Pundits claim the tea partiers are angry—and they are—but the most striking thing about the atmosphere in Nashville was how cheerful everyone seemed to be. I spoke with dozens of people, and the responses were surprisingly similar. Hardly any had ever been involved in politics before. Having gotten started, they were finding it to be not just worthwhile, but actually fun. Laughter rang out frequently, and when ne w-media mogul Andrew Breitbart held forth on a TV interview, a crowd gathered and broke into spontaneous applause.

A year ago, many told me, they were depressed about the future of America. Watching television pundits talk about President Obama’s transformative plans for big government, they felt alone, isolated and helpless. That changed when protests, organized by bloggers, met Mr. Obama a year ago in Denver, Colo., Mesa, Ariz., and Seattle, Wash. Then came CNBC talker Rick Santelli’s famous on-air rant on Feb. 19, 2009, which gave the tea-party movement its name.

Tea partiers are still angry at federal deficits, at Washington’s habit of rewarding failure with handouts and punishing success with taxes and regulation, and the general incompetence that has marked the first year of the Obama presidency. But they’re no longer depressed.

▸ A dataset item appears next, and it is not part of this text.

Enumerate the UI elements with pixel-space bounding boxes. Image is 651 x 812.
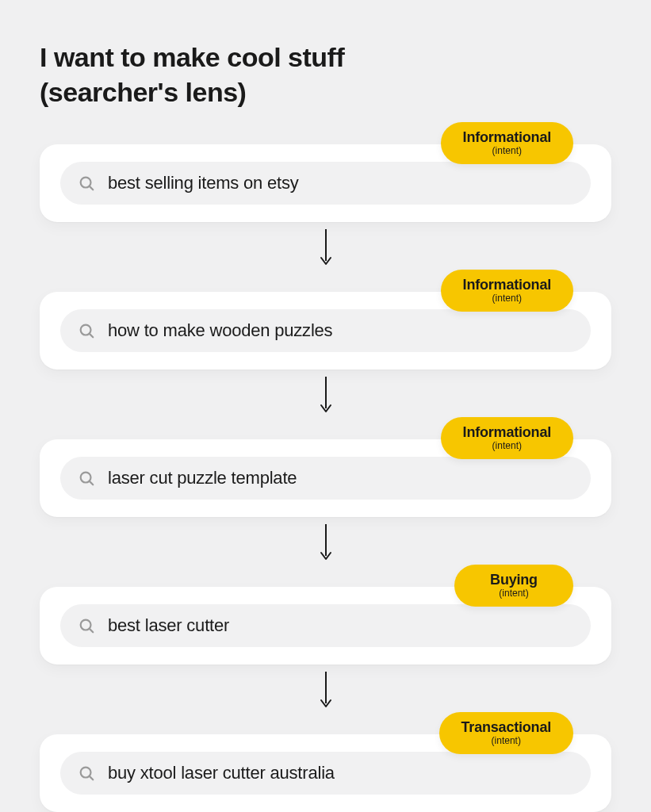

Instead, they seem energized. And surprisingly media savvy. William Temple donned colonial dress knowing that it would be an irresistible lure to TV cameras. When the cameras trained on him, he regaled interviewers with well-informed discussion of constitutional history. Other attendees were hawking DVDs, books, and Web sites promoting tea-party ideals, while discussing the use of tools like Facebook, YouTube and Twitter for political organizing.

Press attention focused on Sarah Palin’s speech, which was well-received by the crowd. But the attendees I met weren’t looking to her for direction. They were hoping she would move in theirs. Right now, the tea party isn’t looking for leaders so much as leaders are looking to align themselves with the tea party.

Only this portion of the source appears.